Cytisine, a low-cost, generic smoking cessation aid used in Eastern Europe since the 1960s, increased the chances of successfully quitting smoking by two times compared with a placebo, according to a new study published in the journal Addiction. times more effective than nicotine replacement therapy. The smoking cessation tools are reported to have a good safety profile, with no evidence of serious safety issues.
Cystine is a plant-based compound that may relieve smoking withdrawal symptoms. It was first synthesized in Bulgaria in 1964 under the name Tabex, and later spread to other countries in Eastern Europe and Asia, where it is still sold today. In 2017, Polish pharmaceutical company Aflofarm began selling it as a prescription drug, Desmoxan, and Canada approved it for sale as an over-the-counter natural health product, Cravv.

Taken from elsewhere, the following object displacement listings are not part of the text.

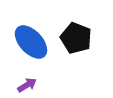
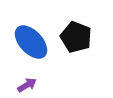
black pentagon: moved 1 px up
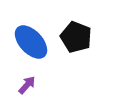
purple arrow: rotated 18 degrees counterclockwise
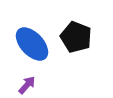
blue ellipse: moved 1 px right, 2 px down
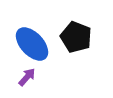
purple arrow: moved 8 px up
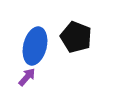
blue ellipse: moved 3 px right, 2 px down; rotated 57 degrees clockwise
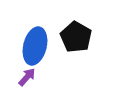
black pentagon: rotated 8 degrees clockwise
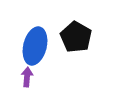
purple arrow: rotated 36 degrees counterclockwise
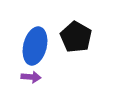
purple arrow: moved 4 px right; rotated 90 degrees clockwise
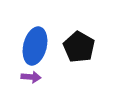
black pentagon: moved 3 px right, 10 px down
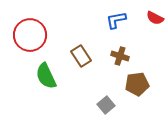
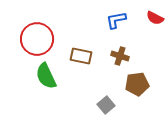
red circle: moved 7 px right, 4 px down
brown rectangle: rotated 45 degrees counterclockwise
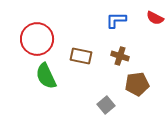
blue L-shape: rotated 10 degrees clockwise
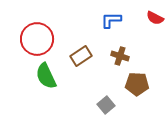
blue L-shape: moved 5 px left
brown rectangle: rotated 45 degrees counterclockwise
brown pentagon: rotated 10 degrees clockwise
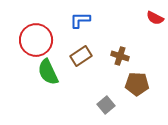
blue L-shape: moved 31 px left
red circle: moved 1 px left, 1 px down
green semicircle: moved 2 px right, 4 px up
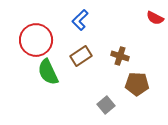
blue L-shape: rotated 45 degrees counterclockwise
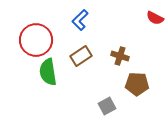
green semicircle: rotated 16 degrees clockwise
gray square: moved 1 px right, 1 px down; rotated 12 degrees clockwise
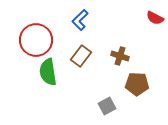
brown rectangle: rotated 20 degrees counterclockwise
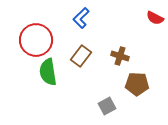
blue L-shape: moved 1 px right, 2 px up
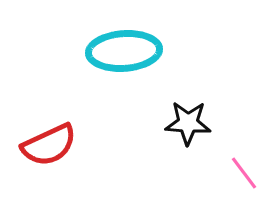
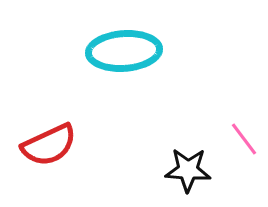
black star: moved 47 px down
pink line: moved 34 px up
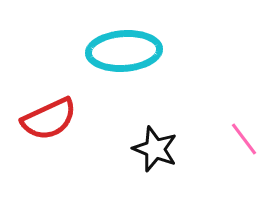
red semicircle: moved 26 px up
black star: moved 33 px left, 21 px up; rotated 18 degrees clockwise
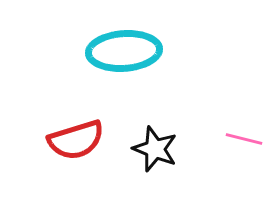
red semicircle: moved 27 px right, 21 px down; rotated 8 degrees clockwise
pink line: rotated 39 degrees counterclockwise
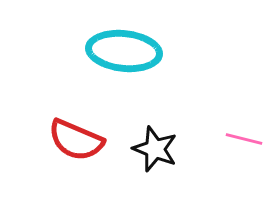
cyan ellipse: rotated 10 degrees clockwise
red semicircle: rotated 40 degrees clockwise
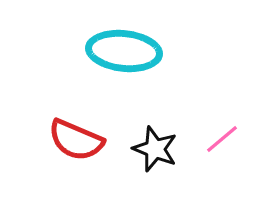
pink line: moved 22 px left; rotated 54 degrees counterclockwise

The study pooled results from eight randomized controlled trials comparing cystine to placebo, involving nearly 6,000 patients. The combined results showed that cystine more than tripled the chances of successfully quitting smoking compared with placebo.
The study also looked at two randomized controlled trials comparing cystine and nicotine replacement therapy, which showed that cystine and varenicline were more effective; and three trials comparing cystine and varenicline, which found that It shows that cystine has no obvious therapeutic effect.
"Our study provides further evidence that cystine is an effective and inexpensive smoking cessation drug," Omar de Santi, the study's lead author, said in a statement. "There is an urgent need for cost-effective smoking cessation drugs." reducing smoking could be very useful in low- and middle-income countries."
Currently, Cytisine is not licensed or sold in most countries outside of Central and Eastern Europe, making it unavailable in much of the world. According to National World, cystine tablets will be available in the UK by the end of January.